| Directions for this task |
Without the pictures, output all of the data exactly.

| Source data |

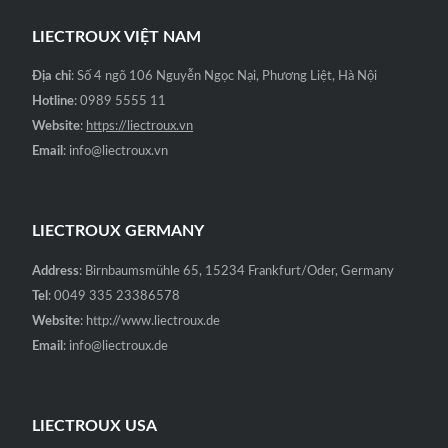
LIECTROUX VIỆT NAM
Địa chỉ
: Số 4 ngõ 106 Nguyễn Ngọc Nại, Phương Liệt, Hà Nội
Hotline
: 0989 5555 11
Website
:
https://liectroux.vn
Email
: info@liectroux.vn
LIECTROUX GERMANY
Address
: Birnbaumsmühle 65, 15234 Frankfurt/Oder, Germany
Tel
: 0049 335 23386578
Website
: http://www.liectroux.de
Email
: info@liectroux.de
LIECTROUX USA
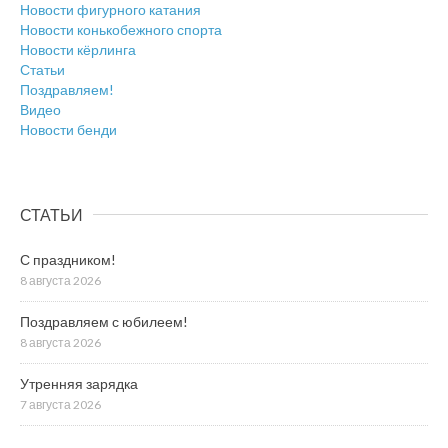
Новости фигурного катания
Новости конькобежного спорта
Новости кёрлинга
Статьи
Поздравляем!
Видео
Новости бенди
СТАТЬИ
С праздником!
8 августа 2026
Поздравляем с юбилеем!
8 августа 2026
Утренняя зарядка
7 августа 2026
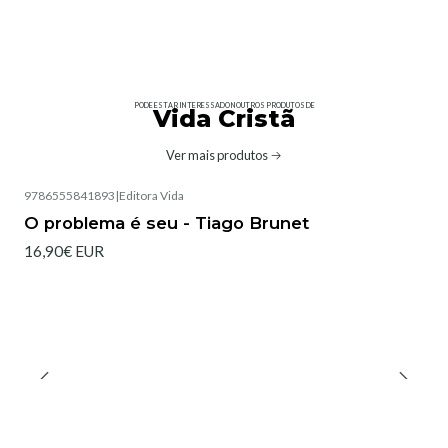
PODE ESTAR INTERESSADO NOUTROS PRODUTOS DE
Vida Cristã
Ver mais produtos
9786555841893
|
Editora Vida
O problema é seu - Tiago Brunet
16,90€ EUR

| Problem solution |
LIECTROUX VIỆT NAM
Địa chỉ
: Số 4 ngõ 106 Nguyễn Ngọc Nại, Phương Liệt, Hà Nội
Hotline
: 0989 5555 11
Website
:
https://liectroux.vn
Email
: info@liectroux.vn
LIECTROUX GERMANY
Address
: Birnbaumsmühle 65, 15234 Frankfurt/Oder, Germany
Tel
: 0049 335 23386578
Website
: http://www.liectroux.de
Email
: info@liectroux.de
LIECTROUX USA
Новости фигурного катания
Новости конькобежного спорта
Новости кёрлинга
Статьи
Поздравляем!
Видео
Новости бенди
СТАТЬИ
С праздником!
8 августа 2026
Поздравляем с юбилеем!
8 августа 2026
Утренняя зарядка
7 августа 2026
PODE ESTAR INTERESSADO NOUTROS PRODUTOS DE
Vida Cristã
Ver mais produtos
9786555841893
|
Editora Vida
O problema é seu - Tiago Brunet
16,90€ EUR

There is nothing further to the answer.